David Scott, Chief of Police
59 Main St.
Pepperell, MA 01463
For Immediate Release
Tuesday, June 17, 2014
Contact: John Guilfoil
Email: [email protected]
Pepperell Police Chief Discusses Override, Which Failed Monday by 6 Votes
Moldy Police Station, Lack of Drug Education Funding, No Detective Unit All Hurt Town
Two Police Officers to be Cut
PEPPERELL — Voters failed to pass a tax override vote Monday that would have injected $1.1 million into the town’s operational and capital budgets. The override failed by six votes. The Town of Pepperell has been battling a structural deficit for several years and it has been taking its toll on the police department.
“It’s no secret we have a mold problem in our 115-year-old building,” Police Chief David Scott said, “We are still piecing money together for the mold remediation and to get us back into the building, but for now, we will continue to work out of trailers.”
The Pepperell Police department has been functioning out of two temporary trailers in their front parking lot since March.
“We will be in our trailers at least through the summer,” Chief Scott said. The Chief met with Town Administrator John Moak yesterday to discuss possible funding options to get his men and women back into the Public Safety Complex, and out of the parking lot.
The failed override means a lack of funding to properly maintain the public safety complex and other town buildings, but a more immediate concern to the town is a lack of police manpower.
Cutbacks have forced PPD to take its only detective away from investigations and put him on patrol to fill the midnight shift.
“When I got hired 20 years ago, we were at 14 sworn employees,” said Scott. “As the town grew, so did we, up to 18 full-timers in 2009 when the financial issues started. Now we are back down to 14 officers again. Our detective has been moved to midnight shift patrol. Our overtime budget is insufficient. Training will suffer even more than it has over the last several years. We won’t be getting the cruisers we need. All of this adds up, and when you factor in a heroin problem that the Governor has declared to be a public health emergency, it adds up even more.”
Chief Scott is also concerned about the reputation of his department.
“We have a lot of great people that work here at the Pepperell Police Department, but this constant lack of funding is not going to attract talented young people to come work here,” he said. “Votes like this have an impact beyond the current loss of two more officers.”
Several programs have been cut from the department over the past several years, including youth and drug education programs like D.A.R.E.
Scott said the loss of the drug prevention program coupled with the loss of his only detective position is a bad combination for Pepperell.
“Drugs are an issue in every city and town,” he said “and a police department needs both prevention and enforcement to help the community battle the issue.”

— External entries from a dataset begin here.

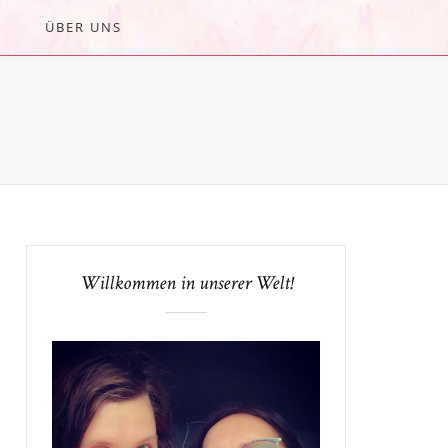
ÜBER UNS
Willkommen in unserer Welt!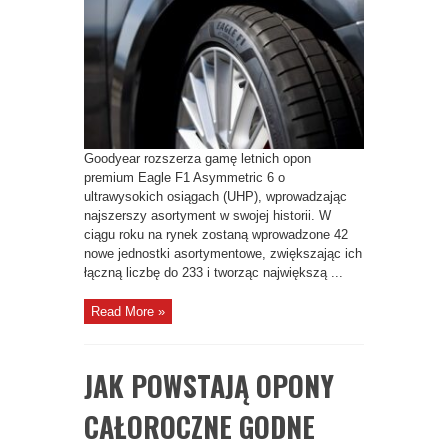
GAMĘ
OPON
EAGLE
F1
ASYMMETRIC
6
O
42
NOWE
ROZMIARY
DO
NAJWIĘKSZEGO
W
HISTORII
Goodyear rozszerza gamę letnich opon
MARKI
ASORTYMENTU
premium Eagle F1 Asymmetric 6 o
ultrawysokich osiągach (UHP), wprowadzając
najszerszy asortyment w swojej historii. W
ciągu roku na rynek zostaną wprowadzone 42
nowe jednostki asortymentowe, zwiększając ich
łączną liczbę do 233 i tworząc największą ...
Read More »
JAK POWSTAJĄ OPONY
CAŁOROCZNE GODNE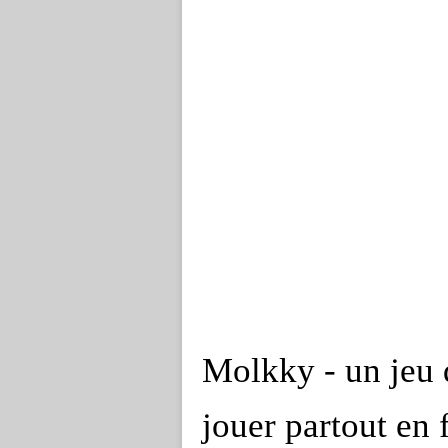
Molkky - un jeu 
jouer partout en 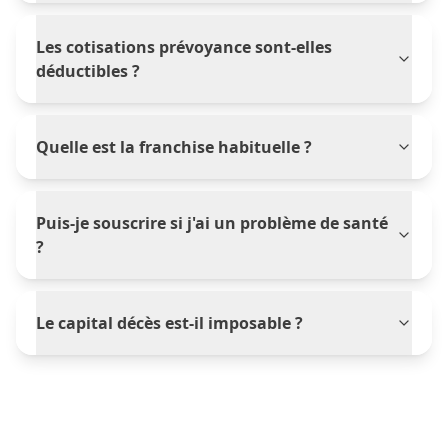
Les cotisations prévoyance sont-elles
déductibles ?
Quelle est la franchise habituelle ?
Puis-je souscrire si j'ai un problème de santé
?
Le capital décès est-il imposable ?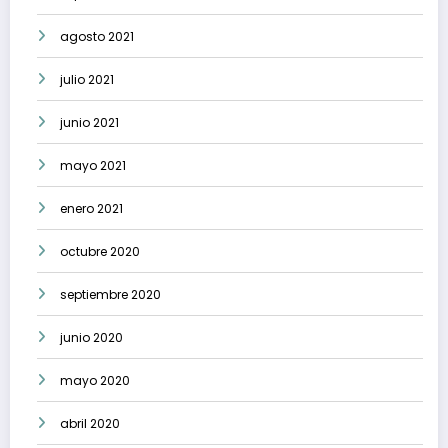
agosto 2021
julio 2021
junio 2021
mayo 2021
enero 2021
octubre 2020
septiembre 2020
junio 2020
mayo 2020
abril 2020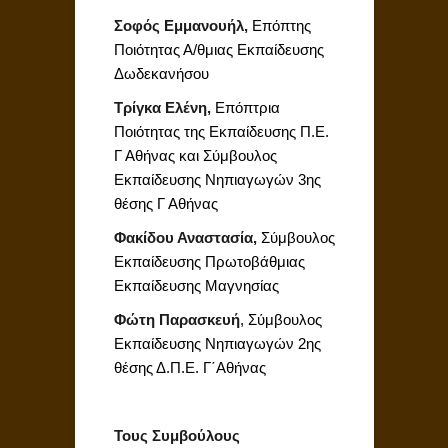
Σοφός Εμμανουήλ,
Επόπτης
Ποιότητας Α/θμιας Εκπαίδευσης
Δωδεκανήσου
Τρίγκα Ελένη,
Επόπτρια
Ποιότητας της Εκπαίδευσης Π.Ε.
Γ Αθήνας και Σύμβουλος
Εκπαίδευσης Νηπιαγωγών 3ης
θέσης Γ Αθήνας
Φακίδου Αναστασία,
Σύμβουλος
Εκπαίδευσης Πρωτοβάθμιας
Εκπαίδευσης Μαγνησίας
Φώτη Παρασκευή
, Σύμβουλος
Εκπαίδευσης Νηπιαγωγών 2ης
θέσης Δ.Π.Ε. Γ΄Αθήνας
Τους Συμβούλους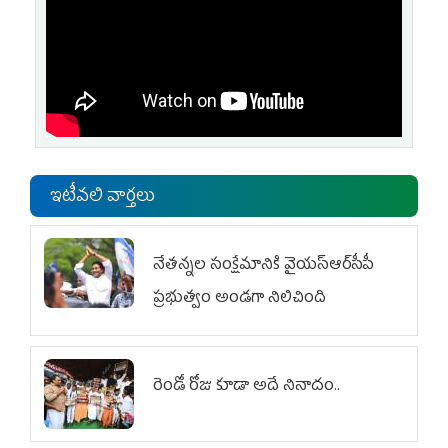
ఇటీవలి వార్తలు
నేతన్నల సంక్షేమానికి వైయ‌స్ఆర్‌సీపీ
ప్రభుత్వం అండగా నిలిచింది
రెండో రోజు కూడా అదే నినాదం..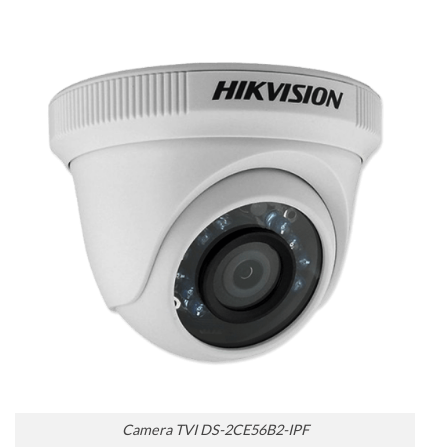
Camera TVI DS-2CE56B2-IPF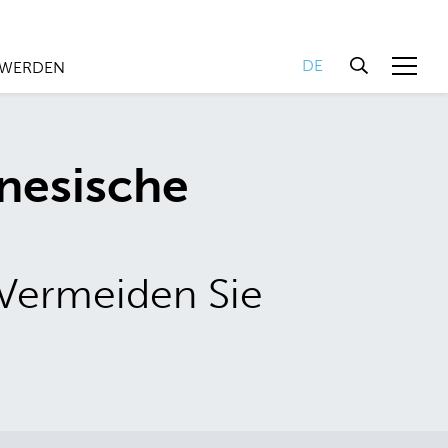
DE
 WERDEN
nesische
Vermeiden Sie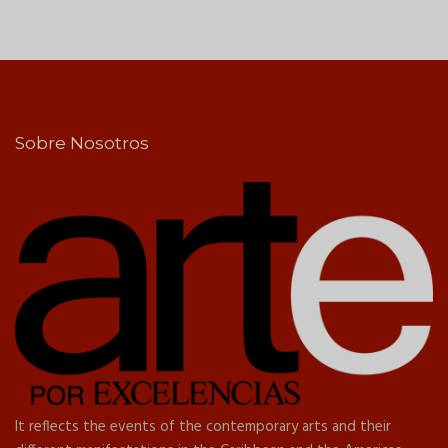
Sobre Nosotros
It reflects the events of the contemporary arts and their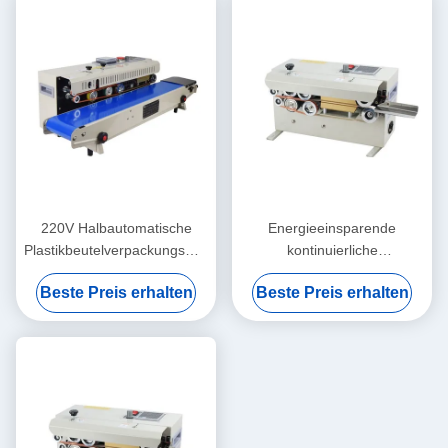
220V Halbautomatische
Energieeinsparende
Plastikbeutelverpackungsmaschine
kontinuierliche
Flexible und einfache
Beutelversiegelungsmaschine
Beste Preis erhalten
Beste Preis erhalten
Wartung
für Getränke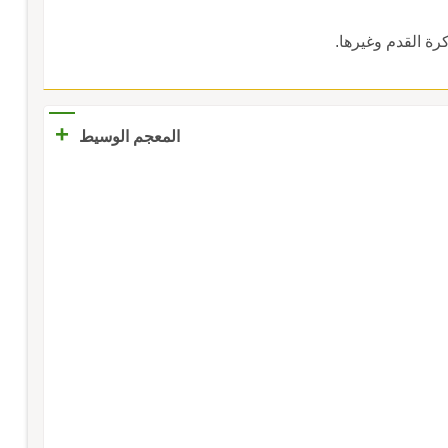
ة القدم وغيرها.
+
المعجم الوسيط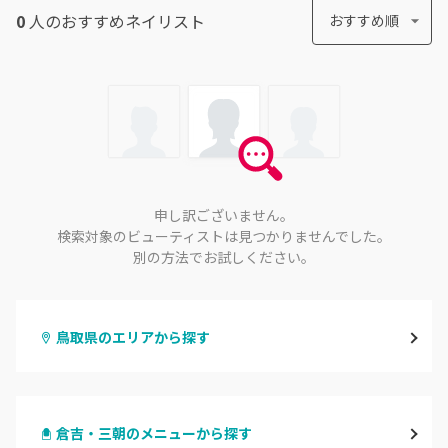
0
人のおすすめ
ネイリスト
おすすめ順
申し訳ございません。
検索対象のビューティストは見つかりませんでした。
別の方法でお試しください。
鳥取県のエリアから探す
鳥取市
倉吉・三朝のメニューから探す
倉吉・三朝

Pepperell has had five drug overdose deaths since 2012, more than all of its neighbors, combined, and more than any other community in North-West Middlesex County. Locally in Massachusetts, only Lowell and Billerica have endured more overdose deaths in the past three years.
The members of the department will return to their 115 year old building — which just had mold removed and still lacks air conditioning for air circulation — today temporarily for training in their second floor training room. When the building was renovated in the 1980’s from a school into a public safety complex, the second floor was untouched due to funding issues.
“It was part of phase two of the three phase renovation that was never completed. We have to wait until June to do some of our training to make sure we have the funding and unfortunately it gets warm up there, but we manage,” Chief Scott said. “It’s kind of embarrassing, but the guys that have been here a while are used to these types of issues. It’s the young guys that keep leaving that make me nervous. The last two to leave were Pepperell kids that left for other departments. It’s tough for them to be constantly on the chopping block. It’s too bad. They are good cops and good people.”
Chief Scott plans to continue the fight to get his men and his programs back. The Department will also seek grant funding from a variety of sources.
“We need to get back into the schools, but we are just covering our basic shifts and mandatory training at this point,” Chief Scott said. “These guys are dedicated. They will come running as aggressively as ever, every time someone calls 911. We’ll survive. We have to.”